Cadets interested in becoming marine safety officers receive hands-on experience on tugboats, towboats and barges, as well as a taste of shoreside operations for up to 10 days each summer. The program has been so successful over the past four years that the USCG and the American Waterways Operators, whose member companies offer training on their vessels, has extended the partnership indefinitely.
This summer, cadets will be traveling on vessels for Blessey Marine Services and Canal Barge Co., in New Orleans, and Kirby Offshore Marine in Houston.
Cadets get real-world experience that helps them become “more aware of the impact of Coast Guard rules, regulations, policies and procedures on the operations of the towing industry,” said Commander Daniel Cost, who has organized the program at the academy.
This knowledge is becoming especially important this year, as the Coast Guard will be rolling out the much-anticipated federal towing vessel regulation program, Subchapter M. Many of these young cadets could eventually oversee implementation of this safety program, which is one of the most important regulatory mandates the towing industry will face.

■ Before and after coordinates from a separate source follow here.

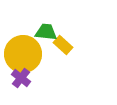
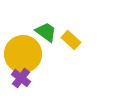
green trapezoid: rotated 30 degrees clockwise
yellow rectangle: moved 8 px right, 5 px up
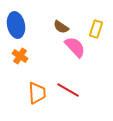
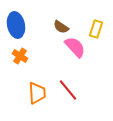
red line: rotated 20 degrees clockwise
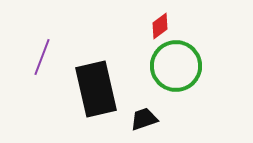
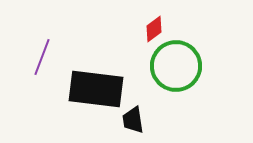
red diamond: moved 6 px left, 3 px down
black rectangle: rotated 70 degrees counterclockwise
black trapezoid: moved 11 px left, 1 px down; rotated 80 degrees counterclockwise
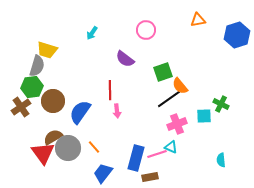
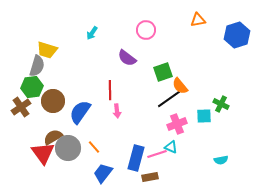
purple semicircle: moved 2 px right, 1 px up
cyan semicircle: rotated 96 degrees counterclockwise
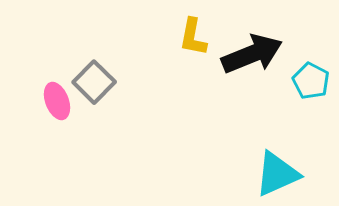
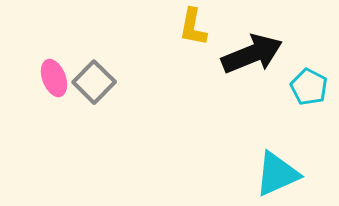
yellow L-shape: moved 10 px up
cyan pentagon: moved 2 px left, 6 px down
pink ellipse: moved 3 px left, 23 px up
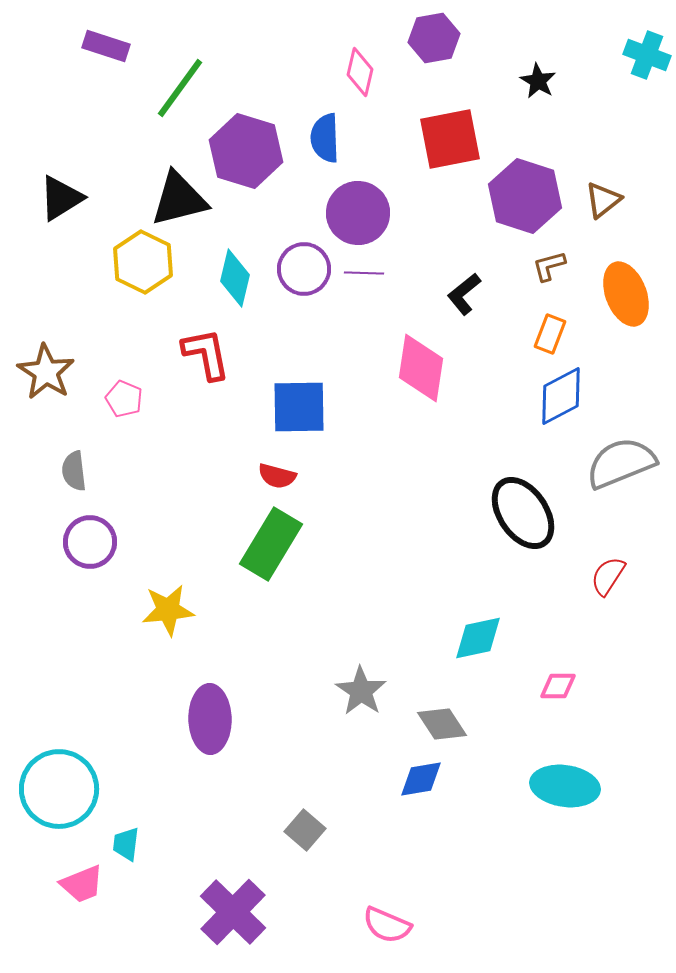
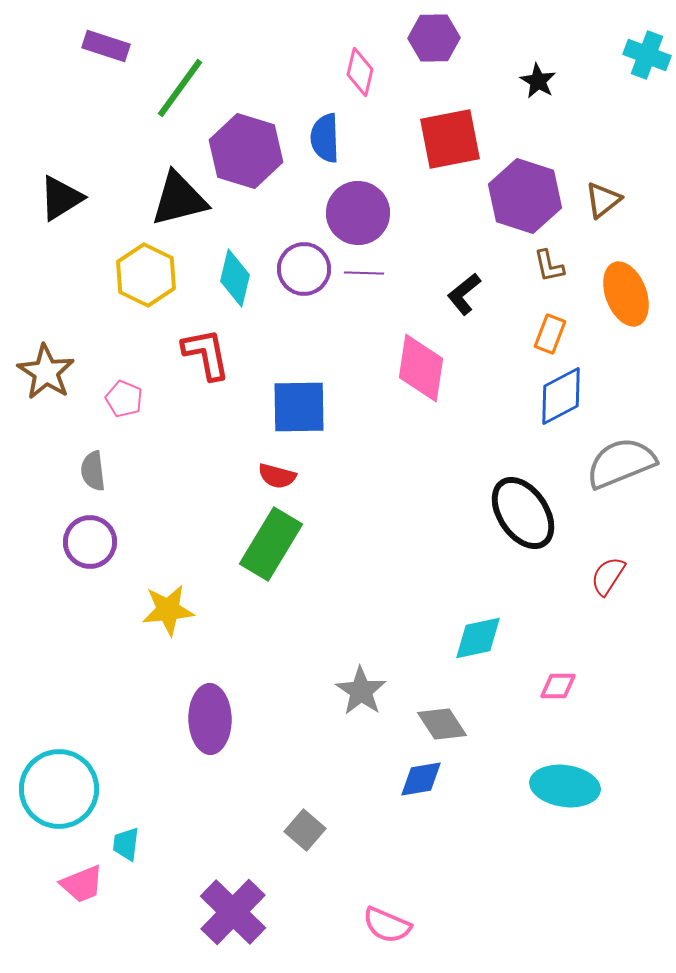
purple hexagon at (434, 38): rotated 9 degrees clockwise
yellow hexagon at (143, 262): moved 3 px right, 13 px down
brown L-shape at (549, 266): rotated 87 degrees counterclockwise
gray semicircle at (74, 471): moved 19 px right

“The (rider) program has proved extremely popular with AWO member companies and their crew members, who enjoy the opportunity to introduce cadets to the industry and build relationships with the Coast Guard’s future leaders,” said Caitlyn Stewart, AWO’s Senior Manager of Regulatory Affairs.
Before joining the towing companies, cadets attend an Inland Rivers Orientation Course, which explains the types of boats, the terms, and river system, and provides case studies of vessel operations, Cost said. Cadets already have experience on Coast Guard cutters, so are schooled in basic safety at sea and damage control training.

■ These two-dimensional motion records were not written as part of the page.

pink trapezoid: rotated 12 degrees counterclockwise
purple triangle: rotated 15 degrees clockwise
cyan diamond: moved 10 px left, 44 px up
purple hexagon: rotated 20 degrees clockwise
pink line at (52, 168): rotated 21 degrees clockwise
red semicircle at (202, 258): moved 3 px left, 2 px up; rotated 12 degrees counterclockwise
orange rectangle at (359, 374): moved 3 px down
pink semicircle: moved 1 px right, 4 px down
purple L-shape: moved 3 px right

Mary McCarthy, manager of Quality Systems at Canal Barge, says her vessels will host two female cadets beginning July 5 after the pair completes a stint at Harvey Gulf.
“We will do a day of orientation in the New Orleans office on the industry and CBC, and connect them with the staff at the Eighth Coast Guard District and Sector New Orleans," McCarthy said. "Then they ride one of our 6,000-hp towing vessels on the inland river system for about a week and a half.”

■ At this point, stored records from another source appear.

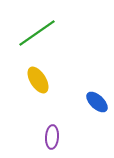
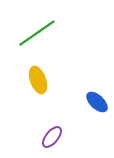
yellow ellipse: rotated 12 degrees clockwise
purple ellipse: rotated 35 degrees clockwise
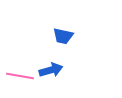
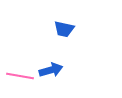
blue trapezoid: moved 1 px right, 7 px up
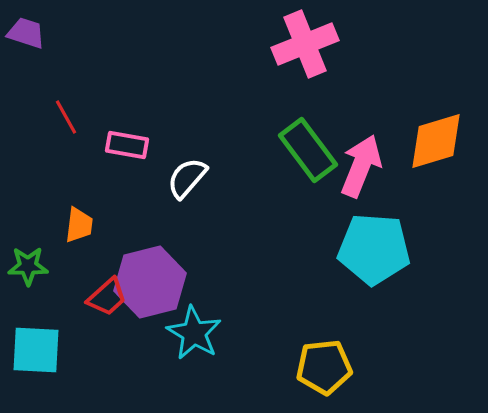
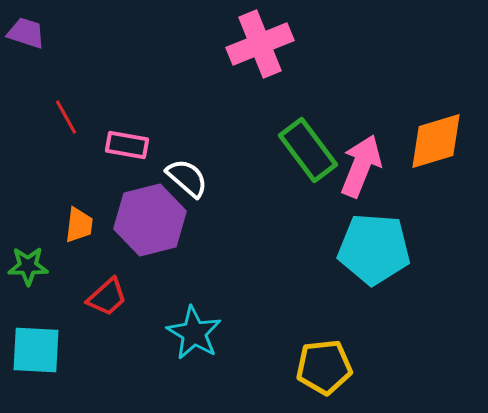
pink cross: moved 45 px left
white semicircle: rotated 90 degrees clockwise
purple hexagon: moved 62 px up
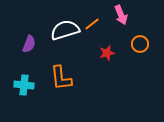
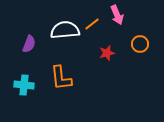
pink arrow: moved 4 px left
white semicircle: rotated 12 degrees clockwise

A 2015 cadet, Alyssa Milanese was assigned to the Kirby Offshore ATB Dublin Sea. Her tasks included plotting, standing helm, familiarizing herself with certificates and safety plans and learning how to line up the cargo system before loading and discharge, testing the steering system and helping cook for the crew. In her evaluation of the experience, shared with me by Cost, Milanese recommended that Coast Guard Marine Inspectors be offered similar experiences on an ATB.
“The insight, discussion and relationships that I built with the crew members will help me become a better prevention officer in the future and can develop the present inspectors as well,” she wrote.
Cadet Jaime Davis, who aims to become a prevention officer, spent time on the Kirby ATB Pacific Wolf last summer. He wrote that the experience helped him better understand why the Coast Guard must be familiar with the industry and the vessels that it regulates.
"Knowledge and experience is power within the filed of inspections, and I feel that I gained a great deal of both while underway with the relatively unknown ATBs," Davis wrote.
“The crew communicated that some of them have had negative experiences with the Coast Guard because the Coast Guard does not necessarily know what it is like to be on these types of boats,” he explained. “The crew saw my presence as a means to train one of their future Coast Guard inspectors, so they took their mentorship jobs seriously.”
The rider program is just one of many other efforts that the Academy has undertaken to expose cadets to commercial shipping. With a nudge from Congress, more marine safety professional studies are being offered, as well as summer training in marine inspection. This mission has grown even more important as vessels, offshore platforms and port facilities grow in size and complexity.
In the end, it’s a win-win situation for everyone, so welcome aboard, cadets.